Web Content
The Windows Runtime makes it easy to download and process web content. To access web pages, you will use the HttpClient. The class is similar to the WebClient class that Silverlight developers may be familiar with. This class is used to send and receive basic requests over the HTTP protocol. It can be used to send any type of standard HTTP request including GET, PUT, POST, and DELETE. The client returns an instance of HttpResponseMessage with the status code and headers of the response. The Content property contains the actual contents of the web page that was retrieved if the operation was successful.
The BlogDataSource class contains a helper method that provides an instance of HttpClient. The method sets a buffer size to allow for large pages to be loaded and provides a user agent for the request to use. User agents are most often used to identify the browser making the web request. In the case of programmatic access, you can pass an agent that provides information about the application and expected compatibility. Passing an agent that is compatible with mobile devices may result in the web server returning a page that is optimized for mobile browsing.
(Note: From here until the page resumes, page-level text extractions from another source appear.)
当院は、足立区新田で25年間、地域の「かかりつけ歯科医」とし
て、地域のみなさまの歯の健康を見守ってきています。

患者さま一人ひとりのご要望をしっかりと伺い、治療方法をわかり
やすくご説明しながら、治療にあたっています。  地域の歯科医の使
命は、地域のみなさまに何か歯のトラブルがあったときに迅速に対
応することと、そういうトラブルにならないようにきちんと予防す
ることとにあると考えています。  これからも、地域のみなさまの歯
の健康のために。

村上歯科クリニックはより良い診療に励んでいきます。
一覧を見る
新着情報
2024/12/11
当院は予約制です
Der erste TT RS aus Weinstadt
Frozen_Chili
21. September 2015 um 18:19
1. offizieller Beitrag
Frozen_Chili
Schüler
The Windows Runtime makes it easy to fetch a page asynchronously and process the results. The following two lines of code fetch the client and retrieve the page:
var client = GetClient(); var page = await client.GetStringAsync(item.PageUri);
Images are not always embedded within the RSS feed, so the code retrieves the target page for the entry and then parses it for images. This is done using regular expressions. The syntax for a regular expression provides a concise way to match patterns in strings of text. This makes it ideal for parsing tokens like HTML tags out of the source document.
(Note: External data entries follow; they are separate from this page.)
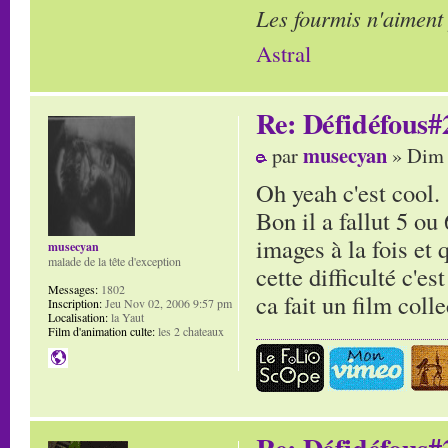
Les fourmis n'aiment
Astral
Re: Défidéfous#2
musecyan
par
» Dim 
Oh yeah c'est cool.
Bon il a fallut 5 ou
images à la fois et 
musecyan
malade de la tête d'exception
cette difficulté c'e
Messages:
1802
ca fait un film coll
Inscription:
Jeu Nov 02, 2006 9:57 pm
Localisation:
la Yaut
Film d'animation culte:
les 2 chateaux
Re: Défidéfous#2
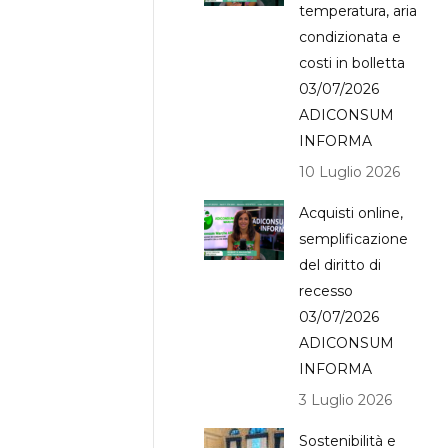
temperatura, aria
condizionata e
costi in bolletta
03/07/2026
ADICONSUM
INFORMA
10 Luglio 2026
Acquisti online,
semplificazione
del diritto di
recesso
03/07/2026
ADICONSUM
INFORMA
3 Luglio 2026
Sostenibilità e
The first expression parses all image tags from the source for the web page:
public const string IMAGE_TAG = @"<(img)\b[^>]*>"; private static readonly Regex Tags = new Regex(IMAGE_TAG, RegexOptions.IgnoreCase | RegexOptions.Multiline); var matches = Tags.Matches(content);
Each tag is then parsed to pull the location of the image from the src attribute. This is used to construct an instance of an Uri that is added to the ImageUriList property of the blog post. This property is implemented as an ObservableCollection to provide notification when new images are added. A random image is displayed for each post. The image is hosted on the Internet, but Windows 8 will use a cached copy of the image when the user is offline if it has been downloaded previously.